# Demijohn bargain!



## michaelesler (Nov 17, 2011)

Just picked up 12 glass demijohns (9 clear, 3 brown) off ebay for £14! really pleased with that price! picking them up tomorrow, can't wait to get some wine bubbling away soon!


----------



## Flem (Nov 17, 2011)

Nice score, Michael---I think.


----------



## Rocky (Nov 17, 2011)

I can imagine that you are pleased with that price!
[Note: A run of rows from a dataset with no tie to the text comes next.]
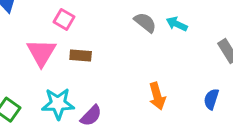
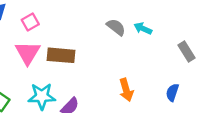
pink square: (64, 19) -> (30, 22), moved, turned 30
brown rectangle: (81, 56) -> (61, 55), size x1.5

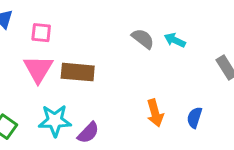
pink square: (30, 22) -> (41, 33), turned 36
blue semicircle: (172, 92) -> (194, 118), moved

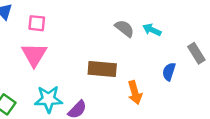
brown rectangle: (78, 72) -> (102, 69), moved
blue semicircle: (194, 118) -> (169, 72), moved

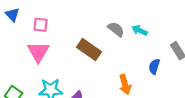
brown rectangle: (102, 69) -> (89, 50), moved, turned 30

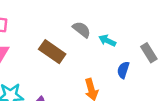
cyan arrow: (140, 30) -> (107, 41), moved

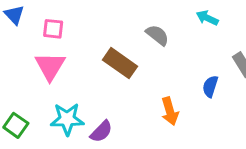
cyan arrow: (107, 41) -> (207, 18), moved

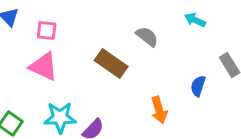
pink triangle: (50, 66) -> (44, 67), turned -36

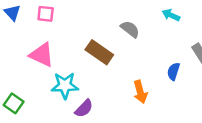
pink square: (47, 31) -> (46, 14), moved
cyan star: (60, 117) -> (65, 85), moved

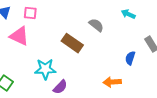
pink triangle: (42, 55) -> (19, 36), moved
orange arrow: (140, 92) -> (112, 82), moved, turned 102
For those of you in Rio Linda, that is like $22 US. What size are they (not that it matters!) and are the old style, i.e. wicker wrapped?


----------



## Wade E (Nov 17, 2011)

Yep, show us some pics of the score.


----------



## michaelesler (Nov 17, 2011)

they are the normal 1 gallon jars. just plain glass with the little ears for handles at the neck. 

I'm chuffed with the price because over here a single pair of glass DJs can cost as much as £18! which in equates to $28. how much would you expect to pay of the equivalent in the states? for second hand and brand new?

will get some pics uploaded tomorrow when i collect my haul! just need to figure out where to store them in my tiny student flat haha! I do all my winemaking at home, back in Northern Ireland and I'm currently studying in scotland you see!


----------



## michaelesler (Nov 19, 2011)

ok guys as promised here are some pics of my steal from ebay! they need a good clean out but I'm happy enough to do that myself!


----------



## Giovannino (Nov 19, 2011)

And a pair of runners to 'boot'

Well done Michael.


----------



## LJPelletier (Nov 19, 2011)

I got a similar deal at a wine store in my area... $1.50 each for the same glass jugs, when she has the used ones available.


----------



## saddlebronze (Nov 25, 2011)

I am so chuffed for you! I just love those sayings from over the pond. We don't have anything that cool here unless you count "hey man". Just not the same.


----------